Anonymization of Submissions
All submitted papers will be judged based on their quality and relevance
through double-blind reviewing, where the identities of the authors are
withheld from the reviewers. As an author, you are required to make a
good-faith effort to preserve the anonymity of your submission, while at
the same time allowing the reader to fully grasp the context of related
past work, including your own. Minimally, please take the following steps
when preparing your submission:

Remove the names and affiliations of authors from the title page.
Remove acknowledgment of identifying names and funding sources.
Use care in referring to related work, particularly your own.

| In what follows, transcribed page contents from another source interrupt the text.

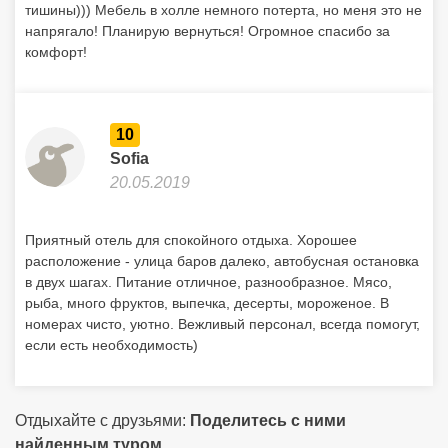
тишины))) Мебель в холле немного потерта, но меня это не
напрягало! Планирую вернуться! Огромное спасибо за
комфорт!
10
Sofia
20.05.2019
Приятный отель для спокойного отдыха. Хорошее
расположение - улица баров далеко, автобусная остановка
в двух шагах. Питание отличное, разнообразное. Мясо,
рыба, много фруктов, выпечка, десерты, мороженое. В
номерах чисто, уютно. Вежливый персонал, всегда помогут,
если есть необходимость)
Отдыхайте с друзьями:
Поделитесь с ними
найденным туром.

Do not omit
references to provide anonymity, as this leaves the reviewer unable to
grasp the context. Instead, reference your past work in the third person,
just as you would any other piece of related work by another author.

Ethics
Papers describing experiments with users or user data (e.g., network
traffic, passwords, social network information), should follow the basic
principles of ethical research, e.g., beneficence (maximizing the benefits
to an individual or to society while minimizing harm to the individual),
minimal risk (appropriateness of the risk versus benefit ratio), voluntary
consent, respect for privacy, and limited deception. Authors are encouraged
to include a subsection on Ethical Principles if human subjects research is
conducted, and such a discussion may be required if deemed necessary during
the review process. Authors are encouraged to contact PC chairs before
submitting to clarify any doubts.

Copyright
Accepted papers will be published as an Open Access Journal by De Gruyter
Open, the world's second largest publisher of Open Access academic content,
and part of the De Gruyter group, which has over 260 years of publishing
history. Authors retain copyright of their work. Papers will be published
under an open-access policy using a Creative Commons
Attribution-NonCommercial-NoDerivs (
http://creativecommons.org/licenses/by-nc-nd/3.0/) license.

Best Student Paper Award
The Andreas Pftzmann PETS 2015 Best Student Paper Award will be selected at
PETS 2015. Papers written solely or primarily by a student who is
presenting the work at PETS 2015 are eligible for the award.

Submission
Papers will need to be submitted via the PETS 2015 submission server.
Details will be published on the PETS 2015 website closer to the deadline.

HotPETs
As with the last several years, part of the symposium will be devoted to
HotPETs - the "hottest," most exciting research ideas still in a formative
state. Further information will be published on the PETS 2015 website soon.

Panel Submissions
We also invite proposals of up to 2 pages for panel discussions or other
relevant presentations. In your proposal, (1) describe the nature of the
presentation and why it is appropriate to the symposium, (2) suggest a
duration for the presentation (ideally between 45 and 90 minutes), and (3)
suggest some possible presenters.

Submit your proposal in the same manner as a PoPETs paper by the Feb
15 deadline. (All panel proposals received by theFeb 15 deadline will
receive full consideration for that year's PETS.) Please begin your panel
title with "Panel Proposal:". The program committee will consider panel
proposals along with other symposium events and will respond by the paper
decision date with an indication of its interest in scheduling the event.